#### Requirement:
In the records that follow, show each line where the word "Piccolo" is present.

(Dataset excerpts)
◇ ◇ ◇ ◇

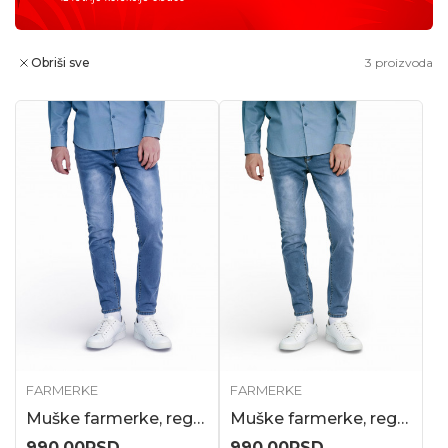
Obriši sve
3
proizvoda
FARMERKE
FARMERKE
Muške farmerke, regular kroj
Muške farmerke, regular kroj
990,00
RSD
990,00
RSD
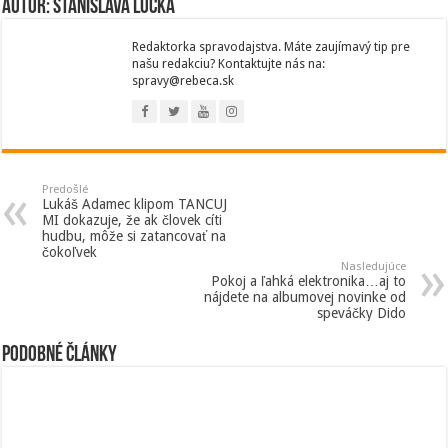
Autor: Stanislava Lucká
Redaktorka spravodajstva. Máte zaujímavý tip pre
našu redakciu? Kontaktujte nás na:
spravy@rebeca.sk
Predošlé
Lukáš Adamec klipom TANCUJ
MI dokazuje, že ak človek cíti
hudbu, môže si zatancovať na
čokoľvek
Nasledujúce
Pokoj a ľahká elektronika…aj to
nájdete na albumovej novinke od
speváčky Dido
Podobné články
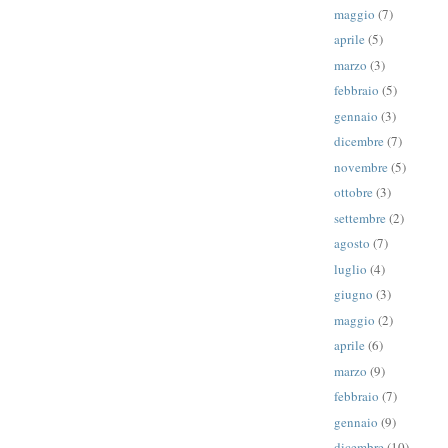
maggio
(7)
aprile
(5)
marzo
(3)
febbraio
(5)
gennaio
(3)
dicembre
(7)
novembre
(5)
ottobre
(3)
settembre
(2)
agosto
(7)
luglio
(4)
giugno
(3)
maggio
(2)
aprile
(6)
marzo
(9)
febbraio
(7)
gennaio
(9)
dicembre
(10)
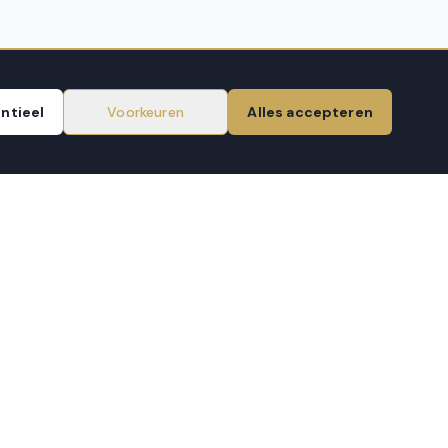
ntieel
Voorkeuren
Alles accepteren
OPENINGSTIJDEN
Ma – Vr
10:00 – 18:00
Zaterdag
10:00 – 17:00
Zondag
Gesloten
NIEUWSBRIEF
Aanmelden
VEILIG BETALEN VIA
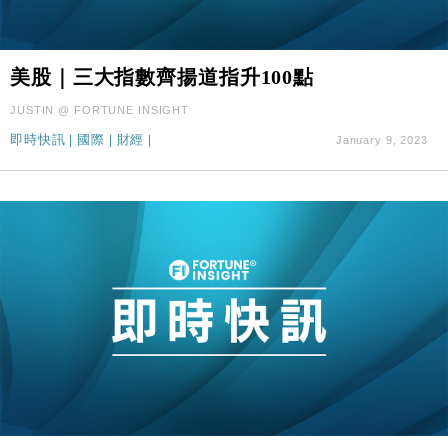
美股｜三大指數齊揚道指升100點
JUSTIN @ FORTUNE INSIGHT
即時快訊
|
國際
|
財經
|
January 9, 2023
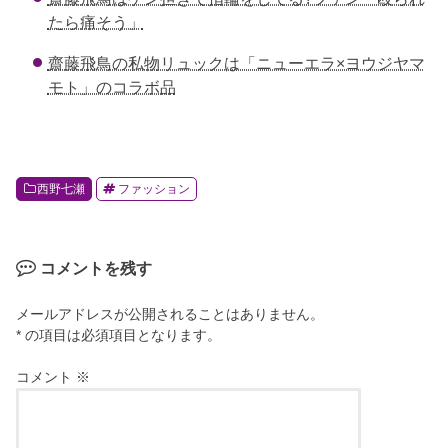
たら痛そう」
齋藤飛鳥の私物リュックは「ニューエラ×ヨウジヤマ
モト」のコラボ品
西野七瀬
ファッション
コメントを残す
メールアドレスが公開されることはありません。
* の項目は必須項目となります。
コメント
※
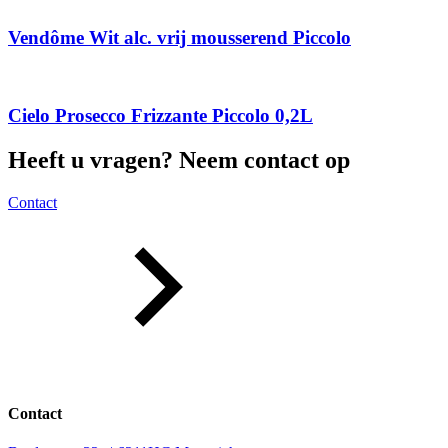
Vendôme Wit alc. vrij mousserend Piccolo
Cielo Prosecco Frizzante Piccolo 0,2L
Heeft u vragen? Neem contact op
Contact
Contact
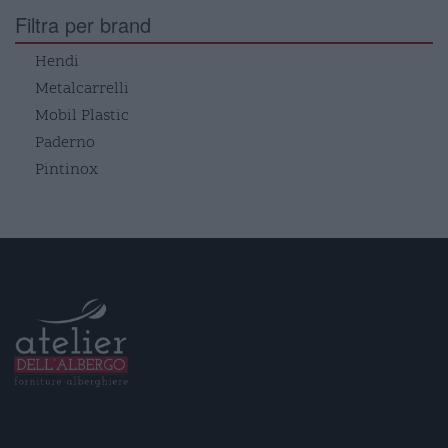
Filtra per brand
Hendi
Metalcarrelli
Mobil Plastic
Paderno
Pintinox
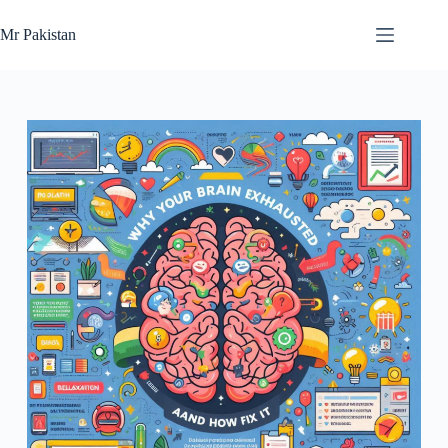
Skip
to
Mr Pakistan
content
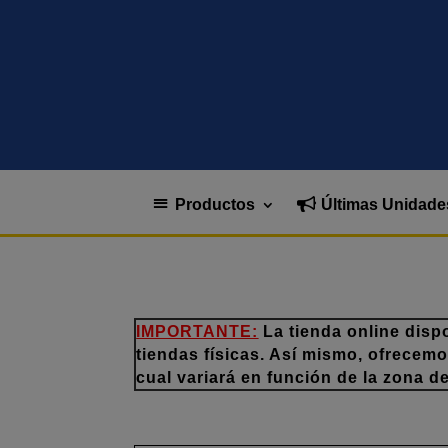
Productos
Últimas Unidade
IMPORTANTE:
La tienda online disp
tiendas físicas. Así mismo, ofrecem
cual variará en función de la zona d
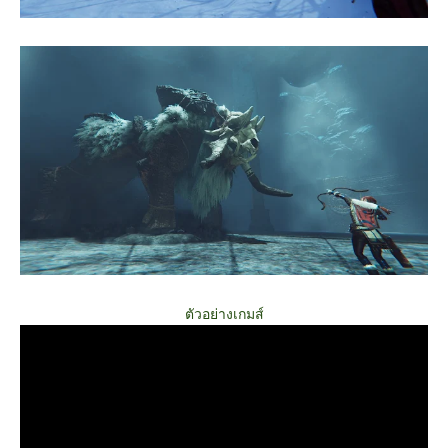
ตัวอย่างเกมส์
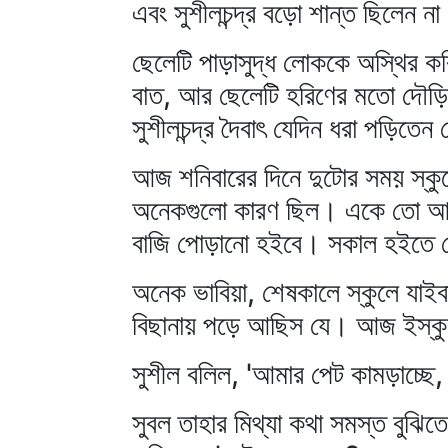
এবং সুশীলচন্দ্র বড়ো শান্ত ছিলেন ন
ছেলেটি পাড়াসুদ্ধ লোককে অস্থির কর
বাত, আর ছেলেটি হরিণের মতো দৌড়ি
সুশীলচন্দ্র দৈবাৎ যেদিন ধরা পড়িতেন
আজ শনিবারের দিনে দুটোর সময় স্কুল
অনেকগুলো কারণ ছিল। একে তো আজ স
বাজি পোড়ানো হইবে। সকাল হইতে সে
অনেক ভাবিয়া, শেষকালে স্কুলে যাইবা
বিছানায় পড়ে আছিস যে। আজ ইস্কুল
সুশীল বলিল, 'আমার পেট কামড়াচ্ছে
সুবল তাহার মিথ্যা কথা সমস্ত বুঝ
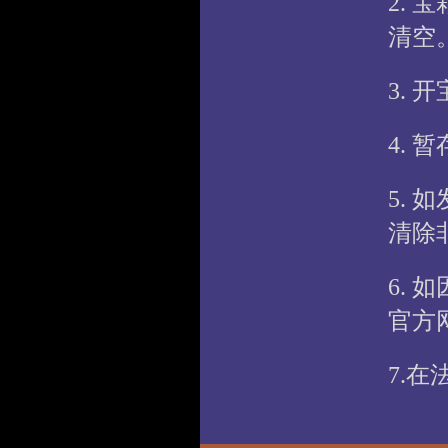
2.
清空
3.
4.
5.
清除
6.
官方
7.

◇ ◇ ◇ ◇

#### Answer box:
Vendôme Wit alc. vrij mousserend Piccolo
Cielo Prosecco Frizzante Piccolo 0,2L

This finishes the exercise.